While Obama leads the money race and Clinton racks up big margins in the polls, Edwards, D-N.C., has opened a commanding advantage in the race for ideas. Neither Obama nor Clinton is likely to want to trade categories with Edwards, but it does amount a strong rationale that could give Edwards' campaign some staying power -- enough, he hopes, to wait for one of the front-runners to fade.
Today's speech in Des Moines will broaden Edwards' appeal to the middle class with a call for a major restructuring of the tax code -- including ending tax breaks and loopholes that benefit the wealthy.

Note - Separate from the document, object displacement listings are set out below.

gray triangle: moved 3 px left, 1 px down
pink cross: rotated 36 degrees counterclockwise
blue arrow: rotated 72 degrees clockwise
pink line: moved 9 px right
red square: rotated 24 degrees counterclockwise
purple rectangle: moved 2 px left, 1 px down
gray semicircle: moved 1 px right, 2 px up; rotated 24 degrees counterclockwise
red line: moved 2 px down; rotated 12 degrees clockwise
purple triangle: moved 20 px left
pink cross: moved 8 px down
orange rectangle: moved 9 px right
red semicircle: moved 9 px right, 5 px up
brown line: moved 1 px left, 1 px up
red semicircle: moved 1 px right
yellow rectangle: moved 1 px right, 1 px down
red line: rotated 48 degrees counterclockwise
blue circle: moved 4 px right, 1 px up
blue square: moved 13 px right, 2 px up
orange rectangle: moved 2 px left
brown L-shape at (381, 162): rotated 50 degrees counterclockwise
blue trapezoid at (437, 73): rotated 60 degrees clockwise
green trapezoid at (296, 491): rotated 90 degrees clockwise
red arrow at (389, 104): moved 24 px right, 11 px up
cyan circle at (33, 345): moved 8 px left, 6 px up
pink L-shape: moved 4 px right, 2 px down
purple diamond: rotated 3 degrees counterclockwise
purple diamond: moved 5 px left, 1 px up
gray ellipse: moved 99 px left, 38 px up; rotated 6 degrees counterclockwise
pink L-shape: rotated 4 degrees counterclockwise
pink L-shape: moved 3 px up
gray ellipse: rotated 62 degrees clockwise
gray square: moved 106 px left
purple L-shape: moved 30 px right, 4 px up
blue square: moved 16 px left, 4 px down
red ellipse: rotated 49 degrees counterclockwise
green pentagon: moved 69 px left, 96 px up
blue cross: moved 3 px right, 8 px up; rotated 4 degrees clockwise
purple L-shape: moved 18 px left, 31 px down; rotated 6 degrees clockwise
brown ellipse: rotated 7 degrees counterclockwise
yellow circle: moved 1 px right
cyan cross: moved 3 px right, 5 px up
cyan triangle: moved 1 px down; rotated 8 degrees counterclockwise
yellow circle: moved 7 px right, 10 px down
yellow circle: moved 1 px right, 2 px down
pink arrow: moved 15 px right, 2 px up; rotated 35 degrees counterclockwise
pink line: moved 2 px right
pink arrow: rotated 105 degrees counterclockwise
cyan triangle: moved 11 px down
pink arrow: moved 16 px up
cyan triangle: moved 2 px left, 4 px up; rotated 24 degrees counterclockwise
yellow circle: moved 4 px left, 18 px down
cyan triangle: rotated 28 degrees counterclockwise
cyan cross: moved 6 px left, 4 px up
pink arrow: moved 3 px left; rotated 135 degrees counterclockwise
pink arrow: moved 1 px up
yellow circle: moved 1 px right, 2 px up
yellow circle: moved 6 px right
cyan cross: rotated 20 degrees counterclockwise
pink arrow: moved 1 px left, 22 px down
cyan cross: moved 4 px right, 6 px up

This comes on top of Edwards' proposal to end the Bush tax cuts for those making more than $200,000 a year, to pay for universal health coverage. (That's right, he is campaigning for president on explicit vows to raise taxes, and he's not alone in the Democratic field.)
"This means that poor and middle class families who work hard, save, and do right by their families will pay less," Edwards plans to say, per excerpts obtained by ABC. "It also means that those at the very top, who have benefited from special break after special break during the Bush administration, will again pay their fair share."
Back to the Clinton-Obama duel -- which side is happier in the aftermath? Consider: Only one of the candidates has kept the fight going beyond the pages of the Quad City Times. ABC's Jake Tapper reports that Obama added a new line Tuesday evening at a closed-door meeting in Manhattan, where he sought to put the argument over inexperience to rest: "One thing I'm very confident about is my judgment in foreign policy is, I believe, better than any other candidate in this race, Republican or Democrat," said Obama, D-Ill.
And yesterday, Obama reiterated his comments about Clinton being "irresponsible and naive" to have voted for the Iraq war -- this time in front of a television camera -- while the Clinton camp stuck with paper statements from surrogates. "Having a presidential candidate actually make such a charge against another on camera lends it more weight than it carries in print," writes The New York Times' Katharine Q. Seelye. "It shows the candidate is willing to stand behind his remarks. And it can be much more compelling. . . . The question for the Clinton campaign will be whether Mrs. Clinton goes visual, too."
Keying off a different (and milder) debate exchange, Bloomberg News columnist Margaret Carlson saw Clinton mastering the art of "inauthenticity" on Monday night: "She absolutely doesn't admire and like very much Barack," Carlson writes. "In fact, Obama is the only candidate who gets under Clinton's skin, and the aftermath of a mild exchange at the debate shows just how much."